On rigging the NSS
Alexander Karapetian discusses issues regarding the NSS's reliability
Our front page story this week uncovered a method students from the Department of Computing found to be able to mass impersonate final year students in the National Student Survey (NSS), effectively skewing the results in favour of Imperial. Of course, the aforementioned technique of programmatically scraping an internal database for the names and CID numbers of final year students may be easy, but is rigging the NSS really that simple?
Let’s look at the information required to fill it in. We need the first letter of the student’s first name, the first four letters of their last name, their CID number and their day and month of birth. Everything but the latter is trivially found in the internal databases described, so a program could theoretically automate scraping this data and autofill the survey to pose as the students. The problem lies with the date of birth, however. If the NSS required the student’s year of birth too, it would be more complex to determine, but not impossible. The TeachDB database from the Department of Computing gives us the year the student started their course, and we can make a few assumptions to determine their probable age, and as a result, their year of birth.

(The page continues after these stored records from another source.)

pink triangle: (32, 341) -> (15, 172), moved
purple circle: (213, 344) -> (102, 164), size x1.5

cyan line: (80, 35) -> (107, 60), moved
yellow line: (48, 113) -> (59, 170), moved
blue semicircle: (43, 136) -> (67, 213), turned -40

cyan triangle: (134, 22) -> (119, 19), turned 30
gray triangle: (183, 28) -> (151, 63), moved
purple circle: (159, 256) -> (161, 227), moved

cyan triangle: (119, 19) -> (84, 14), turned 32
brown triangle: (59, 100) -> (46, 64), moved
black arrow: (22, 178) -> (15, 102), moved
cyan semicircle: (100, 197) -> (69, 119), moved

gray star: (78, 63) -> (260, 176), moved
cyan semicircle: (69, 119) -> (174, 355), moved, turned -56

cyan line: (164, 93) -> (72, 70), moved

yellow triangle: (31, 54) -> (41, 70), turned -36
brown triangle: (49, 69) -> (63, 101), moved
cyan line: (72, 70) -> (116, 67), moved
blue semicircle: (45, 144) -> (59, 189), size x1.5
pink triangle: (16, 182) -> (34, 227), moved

Of course, this isn’t perfect, and there’s a good chance we’d lose more than half of the dataset of students to impersonate because of it, but that still means a fair number of students are still vulnerable. The crux in our method is that the NSS requires the day and month too, something that isn’t available in (at least) this database. One may trivialise the difficulty of obtaining this information at first, thinking it wouldn’t be too hard to cross reference with Facebook, especially since students leave more information open unwillingly to the Imperial network. I take issue with this suggestion. If you take a look at facebook.com/events/birthdays you’ll notice it’s actually quite challenging to obtain birthday information.
Even if one created a fake Facebook account, added a few people from Imperial as friends until they had enough mutual friends to confidently auto-add most Imperial people, they still wouldn’t get full access to as much birthday information as they’d expect. The problems which may arise here are that cross referencing the Imperial student database against Facebook will not match those who go by nicknames or have different names than the ones they use with friends.

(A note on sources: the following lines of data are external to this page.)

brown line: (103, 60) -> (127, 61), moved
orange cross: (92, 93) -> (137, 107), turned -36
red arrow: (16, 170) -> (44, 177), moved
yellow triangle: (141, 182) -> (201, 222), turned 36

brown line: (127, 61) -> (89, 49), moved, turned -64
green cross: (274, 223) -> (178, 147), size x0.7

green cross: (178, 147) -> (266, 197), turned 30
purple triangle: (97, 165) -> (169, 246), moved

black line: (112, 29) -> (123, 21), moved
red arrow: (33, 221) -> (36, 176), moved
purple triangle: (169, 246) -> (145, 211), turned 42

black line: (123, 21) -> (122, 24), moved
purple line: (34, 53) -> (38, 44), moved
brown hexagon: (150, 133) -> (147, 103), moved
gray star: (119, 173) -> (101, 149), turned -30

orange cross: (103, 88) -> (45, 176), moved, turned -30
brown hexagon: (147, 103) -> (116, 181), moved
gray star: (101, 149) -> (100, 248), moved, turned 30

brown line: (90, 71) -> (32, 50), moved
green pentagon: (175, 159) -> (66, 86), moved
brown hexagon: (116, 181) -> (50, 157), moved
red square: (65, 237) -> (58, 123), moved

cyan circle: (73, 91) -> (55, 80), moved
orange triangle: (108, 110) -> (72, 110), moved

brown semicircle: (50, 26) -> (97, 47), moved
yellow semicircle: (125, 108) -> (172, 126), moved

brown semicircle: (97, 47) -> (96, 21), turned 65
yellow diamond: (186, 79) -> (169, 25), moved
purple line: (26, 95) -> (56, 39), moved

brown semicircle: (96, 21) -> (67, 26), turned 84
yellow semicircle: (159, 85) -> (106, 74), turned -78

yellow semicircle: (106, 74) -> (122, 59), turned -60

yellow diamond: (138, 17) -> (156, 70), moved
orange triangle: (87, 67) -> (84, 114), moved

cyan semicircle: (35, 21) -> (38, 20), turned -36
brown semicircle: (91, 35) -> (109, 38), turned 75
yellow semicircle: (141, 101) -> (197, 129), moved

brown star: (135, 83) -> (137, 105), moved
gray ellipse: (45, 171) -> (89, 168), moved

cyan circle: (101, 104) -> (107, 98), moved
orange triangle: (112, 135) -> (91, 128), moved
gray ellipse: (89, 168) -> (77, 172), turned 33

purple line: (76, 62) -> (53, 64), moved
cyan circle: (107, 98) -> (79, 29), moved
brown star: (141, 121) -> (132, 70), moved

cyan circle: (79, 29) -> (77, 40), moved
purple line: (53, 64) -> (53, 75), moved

Although the Facebook privacy settings work in the malicious person’s favour, it’s likely this gives a lot of problems and increases the amount of effort required to execute a successful cross reference by an order of magnitude. People think they are being more private if they do not show their age (and therefore their year of birth), but what they do not know is that it is the day and month they need to protect for the case of personally identifiable information for use within the NSS.
An additional barrier is the problem of scraping this data programmatically. One used to be able to see a breakdown of friends’ birthdays by month, but now we get the data categorised as “Today”, “Tomorrow”, “Later This Week” and so on. By making it relative to the current day, Facebook’s made it harder to scrape birthday information, questioning how easy this last nugget really is to obtain.

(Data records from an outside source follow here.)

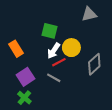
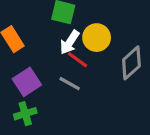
red line: (59, 62) -> (78, 60), turned 64
green cross: (24, 98) -> (25, 114), turned 32

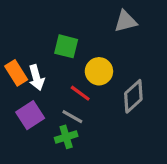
white arrow: (70, 42) -> (36, 78), moved, turned -50
green cross: (25, 114) -> (66, 137), moved

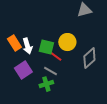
green square: (66, 46) -> (46, 47), moved

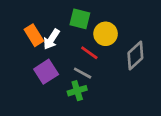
white arrow: (27, 46) -> (51, 39), turned 49
green square: (46, 47) -> (80, 19), moved

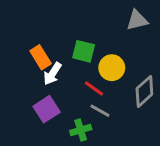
orange rectangle: (34, 35) -> (41, 57), moved
gray line: (83, 73) -> (100, 111), moved

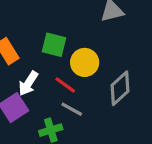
white arrow: (52, 74) -> (28, 83), moved

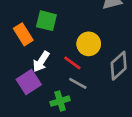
green square: (54, 45) -> (46, 21), moved

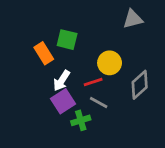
red line: (72, 63) -> (93, 82), turned -54
purple square: (29, 82) -> (63, 101), moved

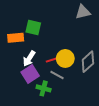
orange rectangle: (44, 53) -> (16, 38), turned -63
yellow circle: (110, 63) -> (65, 58), moved
green cross: (81, 120) -> (44, 88), turned 32

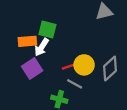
white arrow: (29, 58) -> (42, 47), moved
purple square: (30, 74) -> (32, 68), moved

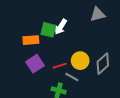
white arrow: (42, 47) -> (61, 27), moved
red line: (70, 66) -> (60, 66), moved

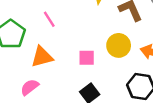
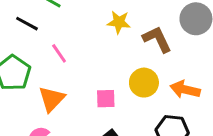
orange triangle: (42, 57) -> (52, 99), turned -30

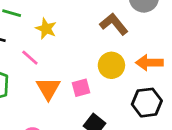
yellow star: (119, 22) -> (46, 29), moved, turned 30
orange triangle: (52, 99) -> (48, 88), moved

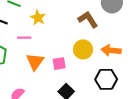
pink line: (30, 58) -> (24, 38), turned -48

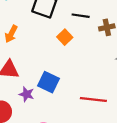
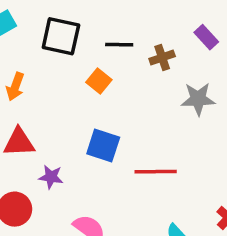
blue square: (49, 82) -> (103, 145), moved

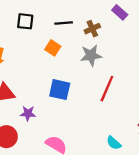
black square: (61, 36) -> (25, 21), size x0.7
gray star: (198, 99) -> (91, 55), moved
red line: (156, 172) -> (107, 89), moved, turned -60

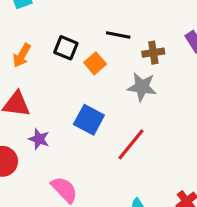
black square: (25, 21) -> (66, 48), moved
red line: (107, 89) -> (131, 144), moved

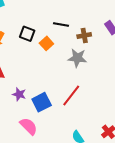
blue square: (89, 120) -> (42, 102), moved, turned 36
purple star: (39, 139) -> (19, 94), moved

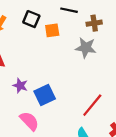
orange square: (46, 43) -> (52, 30), turned 32
red line: (71, 96) -> (92, 105), moved

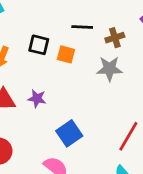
orange square: (52, 30) -> (66, 54), turned 32
purple star: (20, 86) -> (37, 99), moved

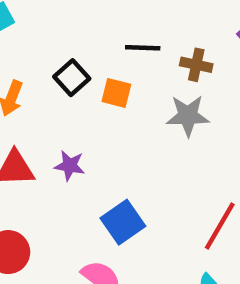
brown cross: (115, 38) -> (196, 65), turned 30
black square: (39, 45) -> (72, 78), turned 35

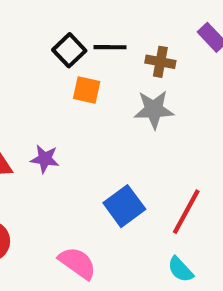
black square: (72, 78) -> (69, 50), moved
blue square: (123, 222) -> (124, 206), moved

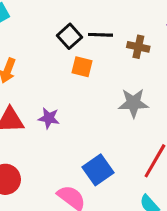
gray star: (154, 109) -> (133, 103), moved
blue square: (124, 206) -> (98, 170), moved

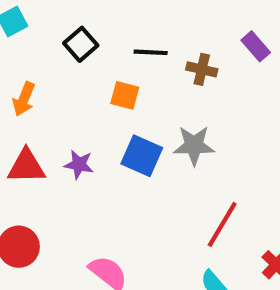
black square: (70, 36) -> (81, 44), moved
blue square: (98, 170) -> (142, 156), moved, turned -32

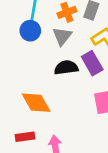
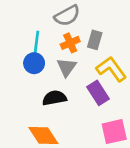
black semicircle: (66, 68) -> (54, 98), moved

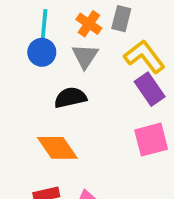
orange cross: (70, 43) -> (89, 24), turned -30
purple rectangle: (98, 93) -> (150, 89), moved

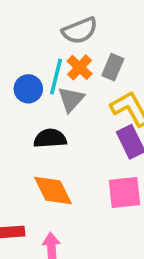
cyan line: (44, 27) -> (56, 77), moved
orange diamond: (57, 148) -> (53, 190), moved

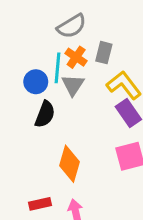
black semicircle: (50, 138) -> (45, 114), moved, turned 124
orange diamond: (53, 190) -> (70, 164), turned 51

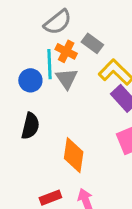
gray rectangle: (104, 53) -> (92, 43), turned -60
black semicircle: (45, 114) -> (30, 126), moved

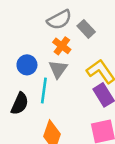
gray rectangle: (92, 43) -> (86, 29), moved
cyan line: (50, 64) -> (44, 91), moved

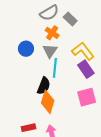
cyan line: (44, 91) -> (55, 68), moved
black semicircle: (20, 104) -> (44, 86), moved

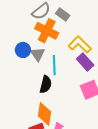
orange cross: (52, 33) -> (47, 31), size x1.6
gray triangle: (50, 51) -> (38, 54), moved
orange diamond: (48, 102) -> (44, 114), moved

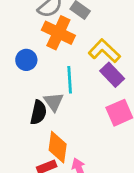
gray triangle: (38, 54) -> (54, 102), moved
black semicircle: (46, 84) -> (38, 112), moved

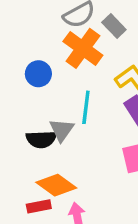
black semicircle: (38, 112) -> (41, 139), turned 65
orange diamond: (58, 147) -> (56, 185), turned -72

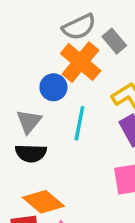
blue circle: (38, 74) -> (53, 87), moved
gray triangle: (62, 130) -> (29, 121), moved

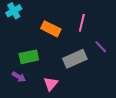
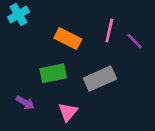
purple line: (101, 47) -> (135, 41), moved
green rectangle: (29, 57) -> (53, 73), moved

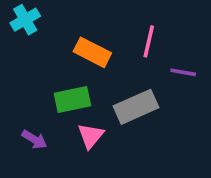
purple line: (135, 41) -> (183, 72), moved, turned -36
pink triangle: (68, 112) -> (91, 136), moved

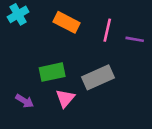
orange rectangle: (92, 52) -> (67, 22), moved
purple line: (183, 72) -> (135, 39), moved

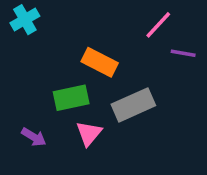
orange rectangle: (67, 22) -> (100, 62), moved
pink line: (107, 30) -> (158, 25), moved, turned 30

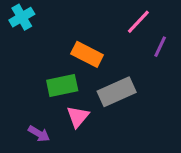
purple line: (183, 53) -> (160, 47), turned -75
purple arrow: (34, 137) -> (39, 134), moved

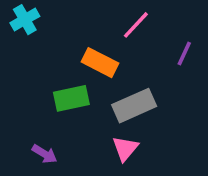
pink line: (138, 22) -> (136, 25), moved
pink triangle: (78, 117) -> (125, 149), moved

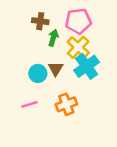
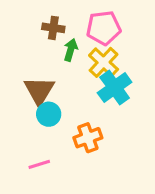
brown triangle: (56, 69) -> (39, 91), moved, size x1.5
cyan circle: (38, 73) -> (49, 114), moved
pink line: (30, 104) -> (39, 164), moved

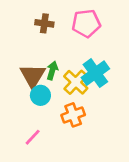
green arrow: (71, 50) -> (52, 70), moved
yellow cross: (104, 62) -> (76, 82), moved
pink line: (39, 164) -> (33, 137), turned -30

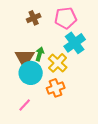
brown cross: (44, 23) -> (34, 18), turned -32
cyan cross: (95, 73) -> (75, 43), moved
cyan circle: (40, 95) -> (31, 73), size x1.5

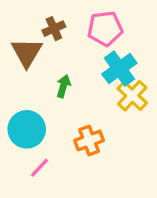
brown triangle: (25, 58) -> (27, 53), moved
yellow cross: (58, 63) -> (132, 96), moved
cyan circle: (31, 73) -> (27, 129), moved

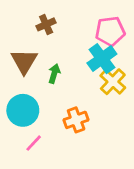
pink pentagon: (105, 29) -> (110, 31), moved
brown triangle: (27, 53) -> (24, 61), moved

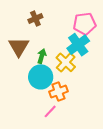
yellow cross: (113, 82) -> (66, 62), moved
cyan circle: (23, 110) -> (41, 77), moved
pink line: (34, 143) -> (50, 111), moved

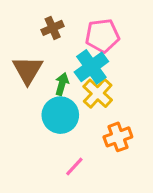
pink pentagon: (84, 24) -> (102, 36), moved
cyan cross: (78, 45) -> (91, 67), moved
orange cross: (58, 92) -> (118, 137), moved

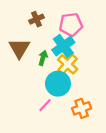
cyan circle: (60, 115) -> (58, 84), moved
orange cross: (118, 137) -> (82, 108), moved
pink line: (74, 166) -> (45, 105), moved

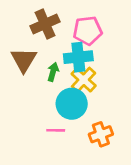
brown cross: (36, 19) -> (45, 24), size x1.5
cyan cross: (63, 46) -> (78, 57), turned 30
pink line: (45, 105) -> (56, 130), turned 48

A further flaw in the NSS system was exposed in the article, showing that regardless of the amount of times a student fills in the survey, only their first response is counted and they are not warned in certain cases that they have already completed it. If this were the other way around, it would be much more devastating. Should the NSS take your last response only and we had a correct automatic program to mass impersonate students, we could run the code on the very last day (if not hour) of the survey, overwriting all previous responses. The fact that it’s the first response, however, provides a workaround by making use of the phone call one receives upon forgetting to do the survey.
If you’ve not completed it and you don’t receive a phone call, it is possible you have been impersonated. If a program can use a database to do it, don’t hesitate to think your friends can’t. Yes, I’m looking at those of you who’ve posted pictures of your ID cards online on Facebook or Twitter, exposing your CID numbers on potentially the same page your date of birth resides. Don’t help usher in an era of NSS trolling.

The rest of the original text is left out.